• Exercise instructions
Reproduce only what runs from the line containing "wöchentlich | Montag" to the line containing "女性の転職者の年収データや先輩となる女性の働き方も教え" in the records below, inclusive. Keep it exact, and keep the pictures out.

Collected data:
■ ■ ■ ■ ■
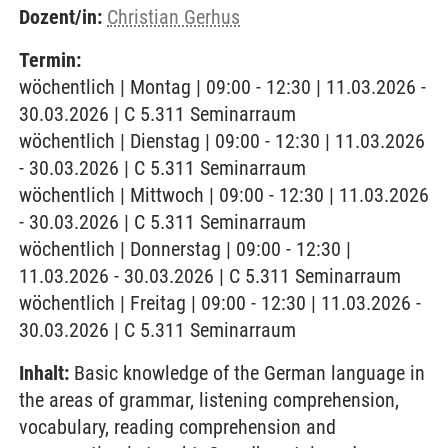
Dozent/in:
Christian Gerhus
Termin:
wöchentlich | Montag | 09:00 - 12:30 | 11.03.2026 -
30.03.2026 | C 5.311 Seminarraum
wöchentlich | Dienstag | 09:00 - 12:30 | 11.03.2026
- 30.03.2026 | C 5.311 Seminarraum
wöchentlich | Mittwoch | 09:00 - 12:30 | 11.03.2026
- 30.03.2026 | C 5.311 Seminarraum
wöchentlich | Donnerstag | 09:00 - 12:30 |
11.03.2026 - 30.03.2026 | C 5.311 Seminarraum
wöchentlich | Freitag | 09:00 - 12:30 | 11.03.2026 -
30.03.2026 | C 5.311 Seminarraum
Inhalt:
Basic knowledge of the German language in
the areas of grammar, listening comprehension,
vocabulary, reading comprehension and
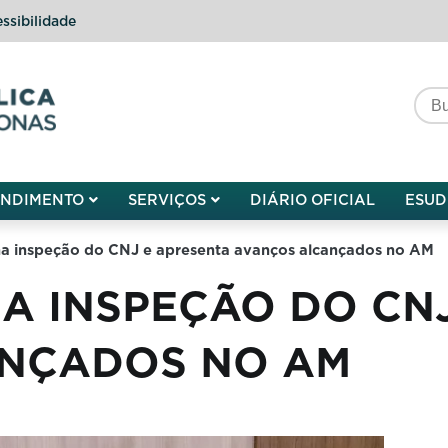
ssibilidade
do do Amazonas
ENDIMENTO
SERVIÇOS
DIÁRIO OFICIAL
ESUD
 inspeção do CNJ e apresenta avanços alcançados no AM
A INSPEÇÃO DO CNJ
NÇADOS NO AM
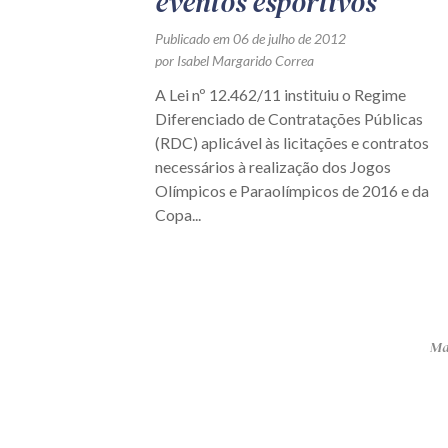
eventos esportivos
Publicado em 06 de julho de 2012
por Isabel Margarido Correa
A Lei nº 12.462/11 instituiu o Regime
Diferenciado de Contratações Públicas
(RDC) aplicável às licitações e contratos
necessários à realização dos Jogos
Olímpicos e Paraolímpicos de 2016 e da
Copa...
Mai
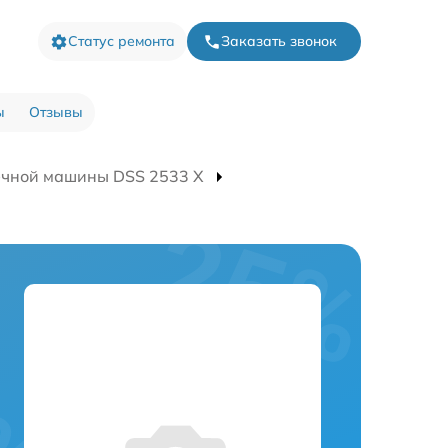
Статус ремонта
Заказать звонок
ы
Отзывы
ечной машины DSS 2533 X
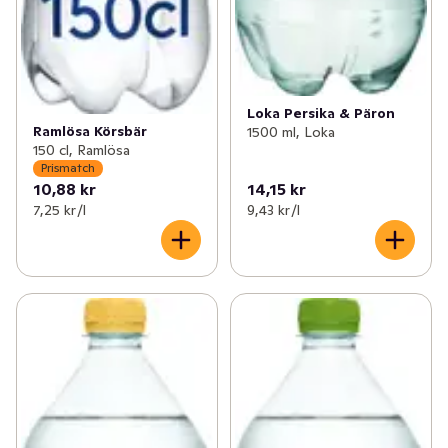
Loka Persika & Päron
Ramlösa Körsbär
1500 ml, Loka
150 cl, Ramlösa
Prismatch
10,88 kr
14,15 kr
7,25 kr /l
9,43 kr /l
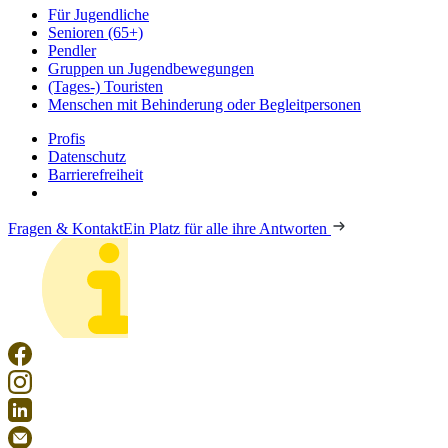
Für Jugendliche
Senioren (65+)
Pendler
Gruppen un Jugendbewegungen
(Tages-) Touristen
Menschen mit Behinderung oder Begleitpersonen
Profis
Datenschutz
Barrierefreiheit
Fragen & Kontakt
Ein Platz für alle ihre Antworten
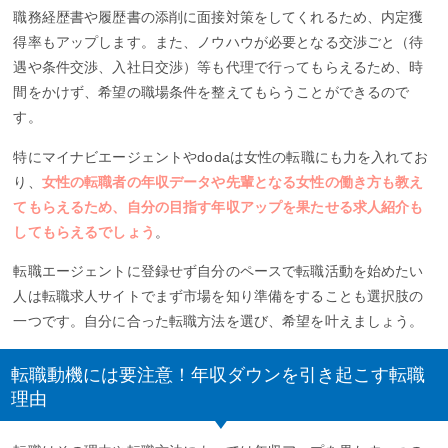
職務経歴書や履歴書の添削に面接対策をしてくれるため、内定獲
得率もアップします。また、ノウハウが必要となる交渉ごと（待
遇や条件交渉、入社日交渉）等も代理で行ってもらえるため、時
間をかけず、希望の職場条件を整えてもらうことができるので
す。
特にマイナビエージェントやdodaは女性の転職にも力を入れてお
り、
女性の転職者の年収データや先輩となる女性の働き方も教え
てもらえるため、自分の目指す年収アップを果たせる求人紹介も
してもらえるでしょう
。
転職エージェントに登録せず自分のペースで転職活動を始めたい
人は転職求人サイトでまず市場を知り準備をすることも選択肢の
一つです。自分に合った転職方法を選び、希望を叶えましょう。
転職動機には要注意！年収ダウンを引き起こす転職
理由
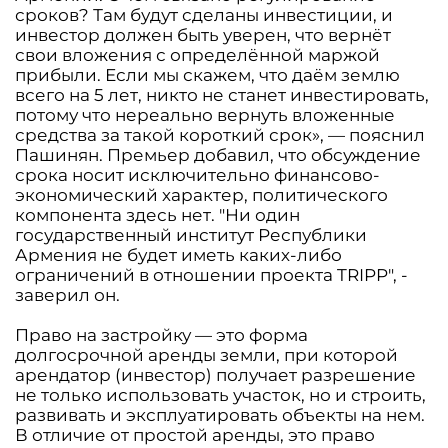
сроков? Там будут сделаны инвестиции, и
инвестор должен быть уверен, что вернёт
свои вложения с определённой маржой
прибыли. Если мы скажем, что даём землю
всего на 5 лет, никто не станет инвестировать,
потому что нереально вернуть вложенные
средства за такой короткий срок», — пояснил
Пашинян. Премьер добавил, что обсуждение
срока носит исключительно финансово-
экономический характер, политического
компонента здесь нет. "Ни один
государственный институт Республики
Армения не будет иметь каких-либо
ограничений в отношении проекта TRIPP", -
заверил он.
Право на застройку — это форма
долгосрочной аренды земли, при которой
арендатор (инвестор) получает разрешение
не только использовать участок, но и строить,
развивать и эксплуатировать объекты на нем.
В отличие от простой аренды, это право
■ ■ ■ ■ ■
• Reply
wöchentlich | Montag | 09:00 - 12:30 | 11.03.2026 -
30.03.2026 | C 5.311 Seminarraum
wöchentlich | Dienstag | 09:00 - 12:30 | 11.03.2026
- 30.03.2026 | C 5.311 Seminarraum
wöchentlich | Mittwoch | 09:00 - 12:30 | 11.03.2026
- 30.03.2026 | C 5.311 Seminarraum
wöchentlich | Donnerstag | 09:00 - 12:30 |
11.03.2026 - 30.03.2026 | C 5.311 Seminarraum
wöchentlich | Freitag | 09:00 - 12:30 | 11.03.2026 -
30.03.2026 | C 5.311 Seminarraum
Inhalt:
Basic knowledge of the German language in
the areas of grammar, listening comprehension,
vocabulary, reading comprehension and
ssibilidade
do do Amazonas
ENDIMENTO
SERVIÇOS
DIÁRIO OFICIAL
ESUD
 inspeção do CNJ e apresenta avanços alcançados no AM
A INSPEÇÃO DO CNJ
NÇADOS NO AM
eventos esportivos
Publicado em 06 de julho de 2012
por Isabel Margarido Correa
A Lei nº 12.462/11 instituiu o Regime
Diferenciado de Contratações Públicas
(RDC) aplicável às licitações e contratos
necessários à realização dos Jogos
Olímpicos e Paraolímpicos de 2016 e da
Copa...
Mai
Статус ремонта
Заказать звонок
ы
Отзывы
ечной машины DSS 2533 X
Loka Persika & Päron
Ramlösa Körsbär
1500 ml, Loka
150 cl, Ramlösa
Prismatch
10,88 kr
14,15 kr
7,25 kr /l
9,43 kr /l
Für Jugendliche
Senioren (65+)
Pendler
Gruppen un Jugendbewegungen
(Tages-) Touristen
Menschen mit Behinderung oder Begleitpersonen
Profis
Datenschutz
Barrierefreiheit
Fragen & Kontakt
Ein Platz für alle ihre Antworten
職務経歴書や履歴書の添削に面接対策をしてくれるため、内定獲
得率もアップします。また、ノウハウが必要となる交渉ごと（待
遇や条件交渉、入社日交渉）等も代理で行ってもらえるため、時
間をかけず、希望の職場条件を整えてもらうことができるので
す。
特にマイナビエージェントやdodaは女性の転職にも力を入れてお
り、
女性の転職者の年収データや先輩となる女性の働き方も教え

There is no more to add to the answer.